## Requirement
The following data has a line with "メルセデス・ベンツ (847, 2370)" and a line with "スバル (378, 2370)". Write out exactly those lines and all the lines between them.

## Records for this exercise
===============
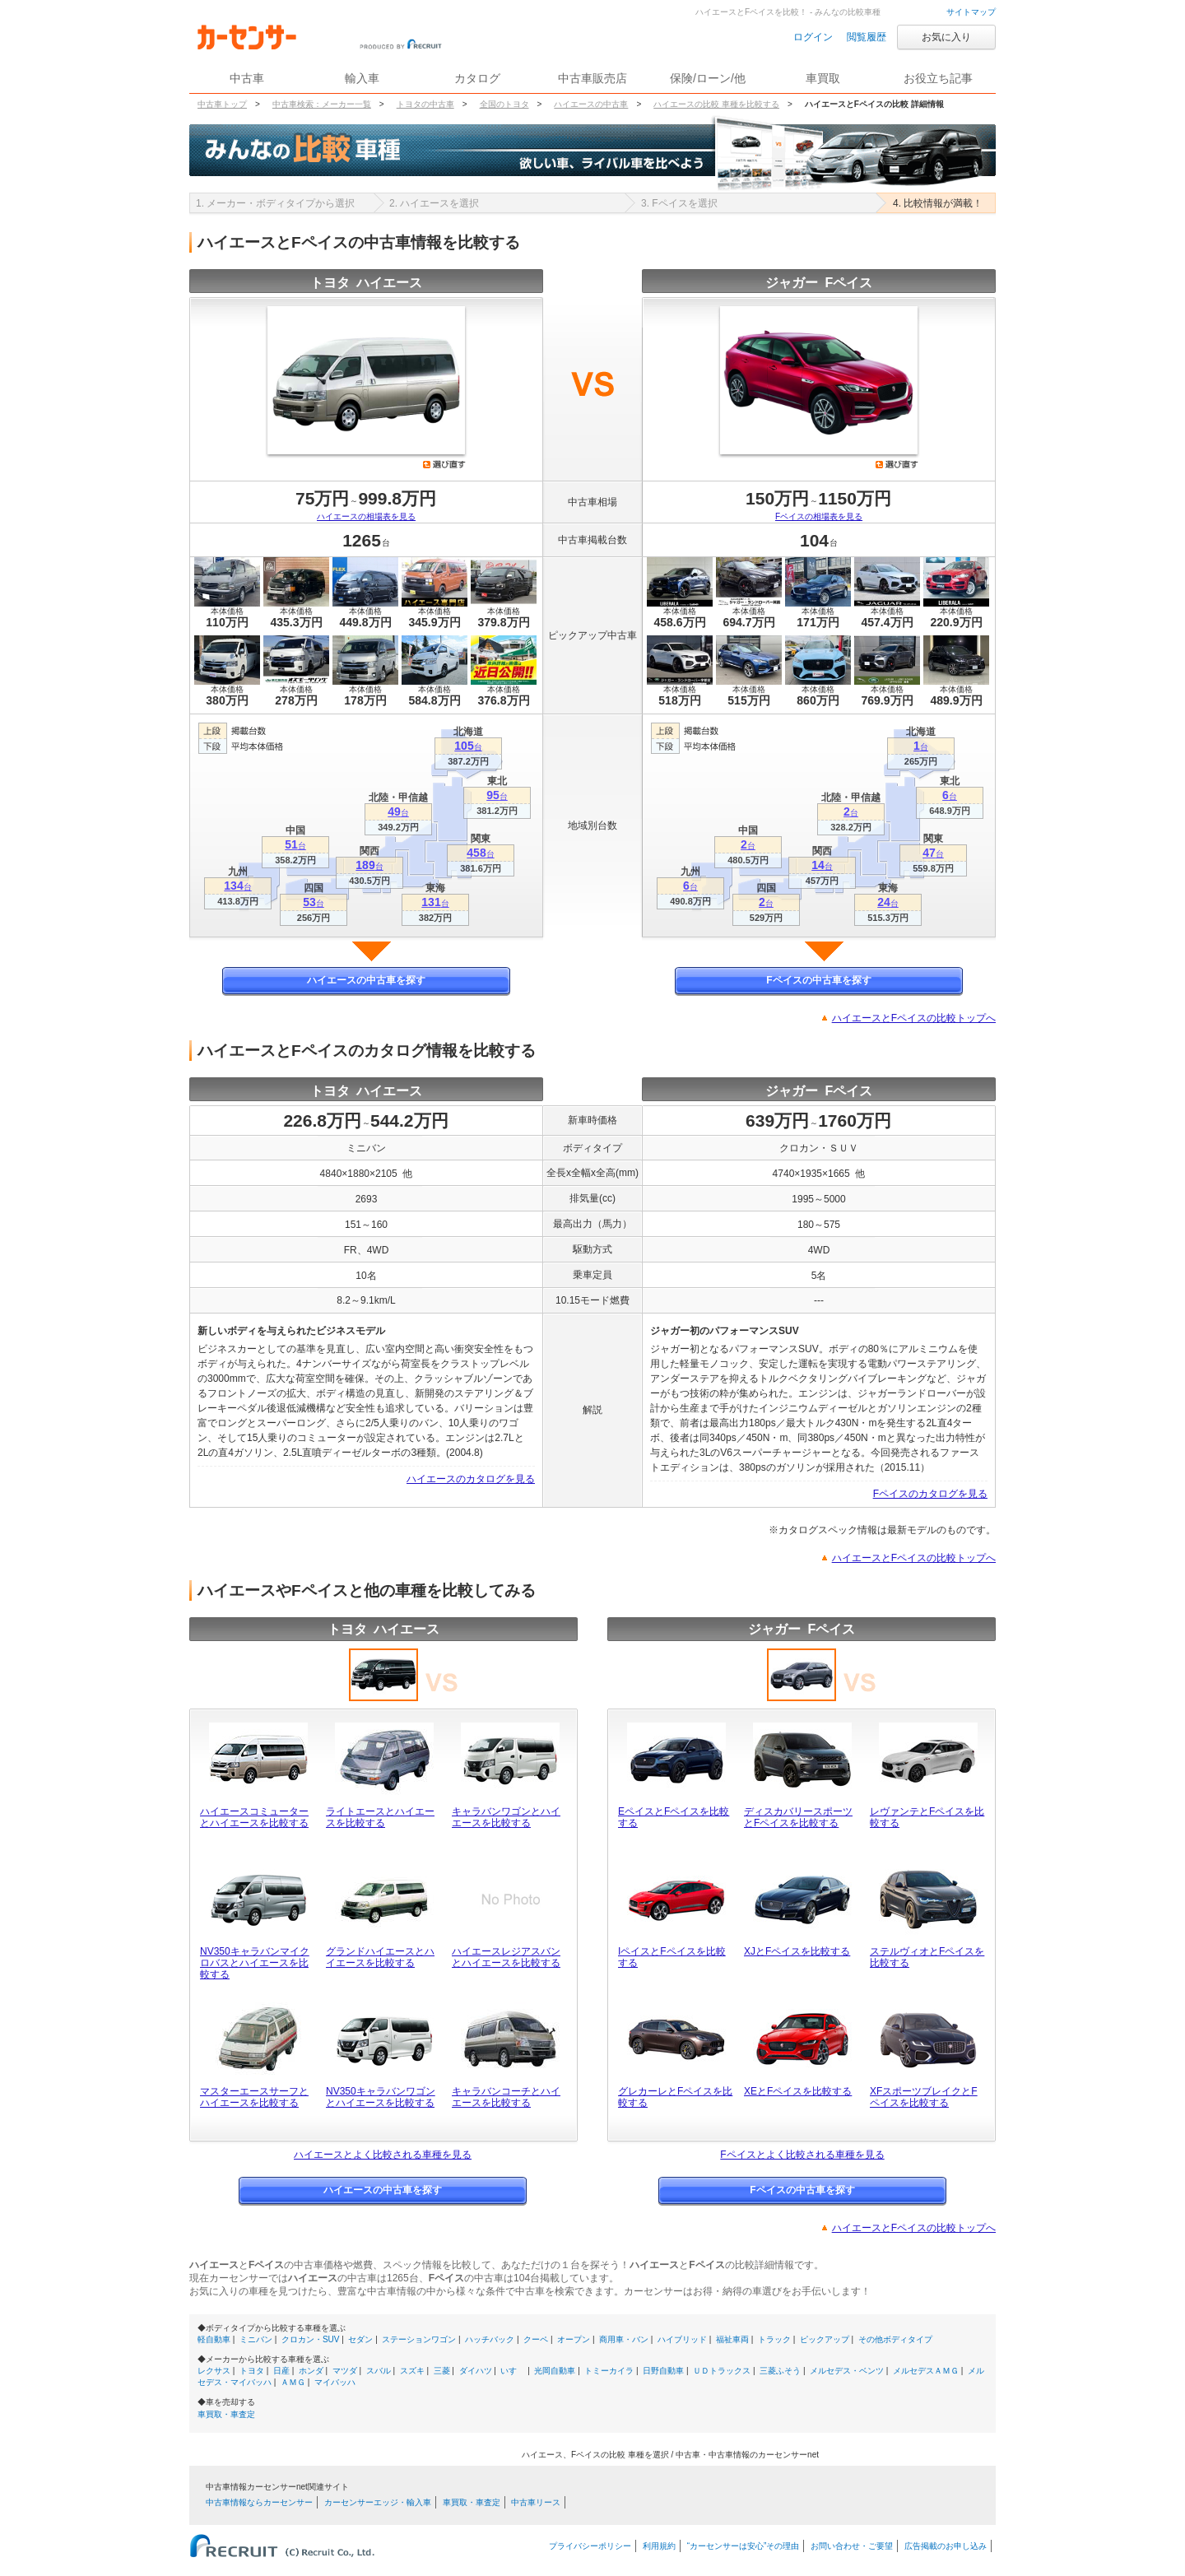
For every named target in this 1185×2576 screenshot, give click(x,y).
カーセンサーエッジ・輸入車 (377, 2502)
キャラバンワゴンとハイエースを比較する (506, 1817)
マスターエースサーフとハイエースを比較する (254, 2097)
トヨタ (251, 2370)
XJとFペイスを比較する (797, 1951)
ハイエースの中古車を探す (366, 980)
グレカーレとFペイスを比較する (675, 2097)
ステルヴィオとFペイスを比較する (927, 1957)
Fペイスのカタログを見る (930, 1494)
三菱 (442, 2370)
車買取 (823, 78)
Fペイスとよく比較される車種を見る (802, 2154)
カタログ (477, 78)
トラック (774, 2339)
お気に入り (946, 37)
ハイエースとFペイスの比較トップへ (914, 1018)
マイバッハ (335, 2382)
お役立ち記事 (938, 78)
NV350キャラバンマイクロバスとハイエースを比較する (254, 1963)
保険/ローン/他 (708, 78)
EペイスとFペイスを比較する (673, 1817)
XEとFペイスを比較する (798, 2091)
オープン (573, 2339)
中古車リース (535, 2502)
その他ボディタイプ (895, 2339)
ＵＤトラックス (721, 2370)
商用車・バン (623, 2339)
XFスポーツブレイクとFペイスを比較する (924, 2097)
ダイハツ (475, 2370)
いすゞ (512, 2370)
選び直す (444, 464)
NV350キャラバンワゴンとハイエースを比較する (380, 2097)
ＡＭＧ (293, 2382)
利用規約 (659, 2545)
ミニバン (255, 2339)
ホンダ (311, 2370)
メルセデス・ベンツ (847, 2370)
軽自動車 (214, 2339)
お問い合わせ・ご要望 (852, 2545)
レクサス (214, 2370)
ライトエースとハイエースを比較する (380, 1817)
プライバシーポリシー (590, 2545)
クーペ (535, 2339)
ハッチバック (489, 2339)
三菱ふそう (780, 2370)
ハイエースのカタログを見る (471, 1479)
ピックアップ (824, 2339)
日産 (281, 2370)
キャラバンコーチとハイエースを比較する (506, 2097)
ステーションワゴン (419, 2339)
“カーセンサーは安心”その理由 (743, 2545)
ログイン (813, 37)
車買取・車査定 (226, 2414)
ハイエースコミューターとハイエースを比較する (254, 1817)
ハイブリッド (682, 2339)
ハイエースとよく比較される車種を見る (383, 2154)
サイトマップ (971, 11)
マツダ (344, 2370)
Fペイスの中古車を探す (818, 980)
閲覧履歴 (866, 37)
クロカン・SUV (310, 2339)
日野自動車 (663, 2370)
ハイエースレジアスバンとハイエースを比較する (506, 1957)
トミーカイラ (609, 2370)
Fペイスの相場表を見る (818, 516)
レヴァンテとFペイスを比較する (927, 1817)
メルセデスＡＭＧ (926, 2370)
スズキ (412, 2370)
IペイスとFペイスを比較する (672, 1957)
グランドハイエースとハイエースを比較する (380, 1957)
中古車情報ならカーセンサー (259, 2502)
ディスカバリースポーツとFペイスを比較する (798, 1817)
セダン (360, 2339)
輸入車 (362, 78)
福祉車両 (732, 2339)
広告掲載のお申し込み (945, 2545)
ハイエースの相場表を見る (366, 516)
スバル (378, 2370)
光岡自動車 (554, 2370)
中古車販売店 (592, 78)
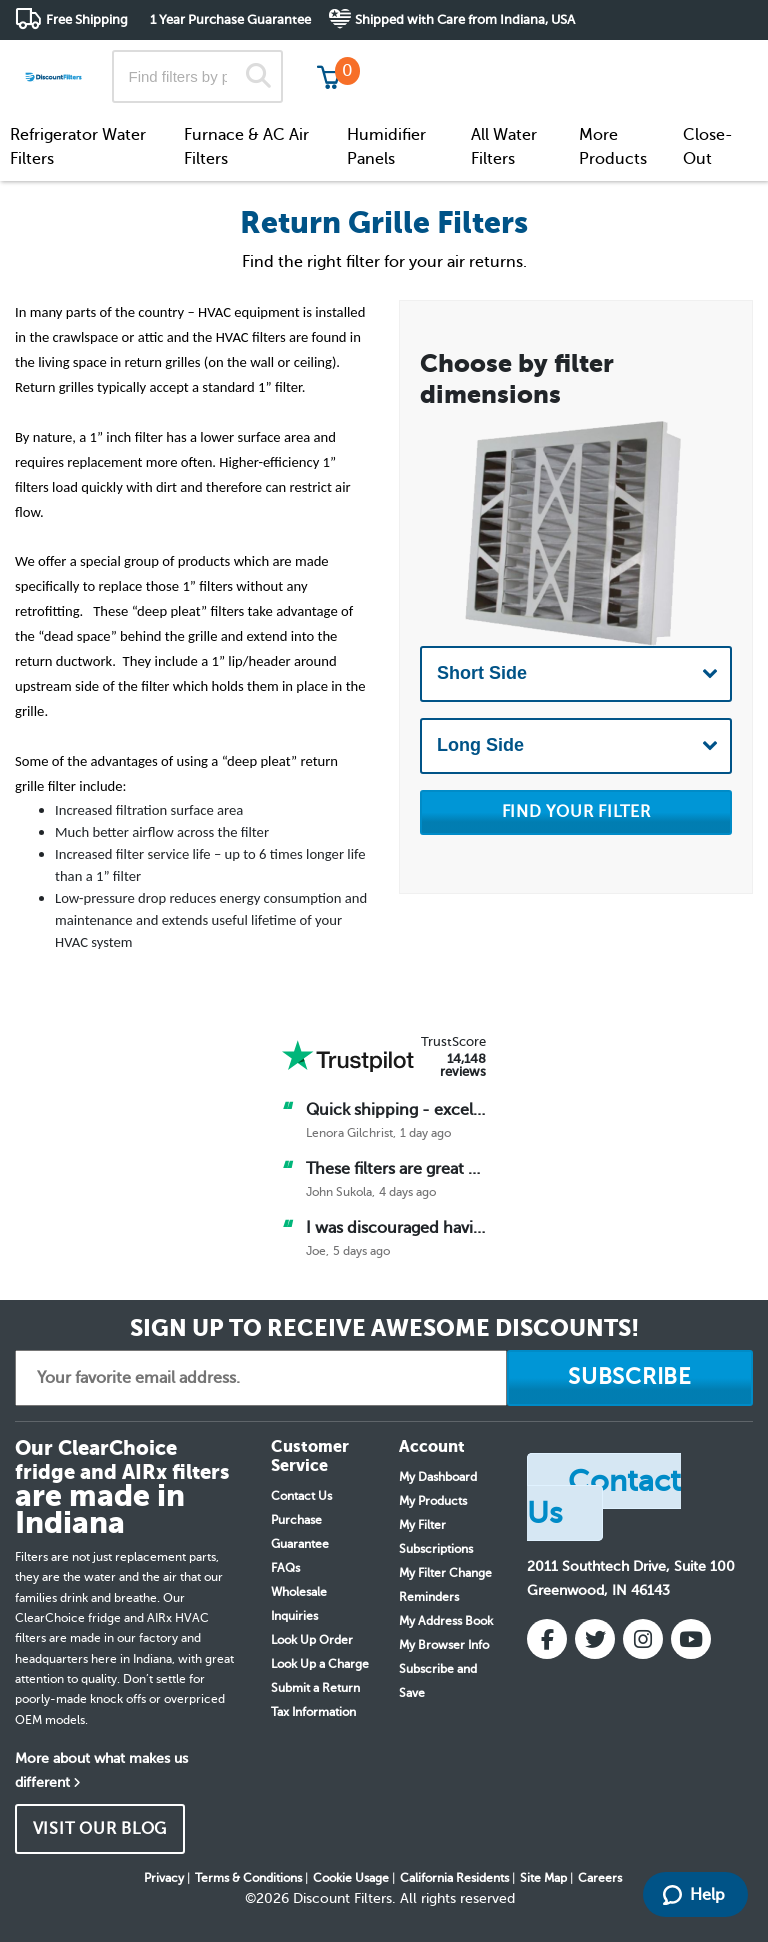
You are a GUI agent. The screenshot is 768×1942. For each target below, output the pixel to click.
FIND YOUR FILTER (576, 812)
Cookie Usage (351, 1878)
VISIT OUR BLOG (100, 1829)
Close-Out (708, 147)
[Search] (258, 76)
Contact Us (301, 1496)
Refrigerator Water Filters (78, 147)
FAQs (285, 1568)
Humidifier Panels (386, 147)
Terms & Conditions (248, 1878)
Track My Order (433, 59)
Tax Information (313, 1712)
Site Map (543, 1878)
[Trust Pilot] (348, 1056)
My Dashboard (438, 1477)
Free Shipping (87, 19)
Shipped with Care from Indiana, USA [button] (465, 19)
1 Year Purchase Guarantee (230, 19)
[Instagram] (643, 1639)
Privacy (164, 1878)
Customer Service (576, 59)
===============
## Written solution
メルセデス・ベンツ (847, 2370)
軽自動車 (214, 2339)
お問い合わせ・ご要望 (852, 2545)
レクサス (214, 2370)
ライトエースとハイエースを比較する (380, 1817)
プライバシーポリシー (590, 2545)
クーペ (535, 2339)
ハッチバック (489, 2339)
三菱ふそう (780, 2370)
ハイエースのカタログを見る (471, 1479)
ピックアップ (824, 2339)
日産 (281, 2370)
キャラバンコーチとハイエースを比較する (506, 2097)
ステーションワゴン (419, 2339)
“カーセンサーは安心”その理由 (743, 2545)
ログイン (813, 37)
車買取・車査定 (226, 2414)
ハイエースコミューターとハイエースを比較する (254, 1817)
ハイブリッド (682, 2339)
ハイエースとよく比較される車種を見る (383, 2154)
サイトマップ (971, 11)
マツダ (344, 2370)
Fペイスの中古車を探す (818, 980)
閲覧履歴 (866, 37)
クロカン・SUV (310, 2339)
日野自動車 (663, 2370)
ハイエースレジアスバンとハイエースを比較する (506, 1957)
トミーカイラ (609, 2370)
Fペイスの相場表を見る (818, 516)
レヴァンテとFペイスを比較する (927, 1817)
メルセデスＡＭＧ (926, 2370)
スズキ (412, 2370)
IペイスとFペイスを比較する (672, 1957)
グランドハイエースとハイエースを比較する (380, 1957)
中古車情報ならカーセンサー (259, 2502)
ディスカバリースポーツとFペイスを比較する (798, 1817)
セダン (360, 2339)
輸入車 (362, 78)
福祉車両 (732, 2339)
広告掲載のお申し込み (945, 2545)
ハイエースの相場表を見る (366, 516)
スバル (378, 2370)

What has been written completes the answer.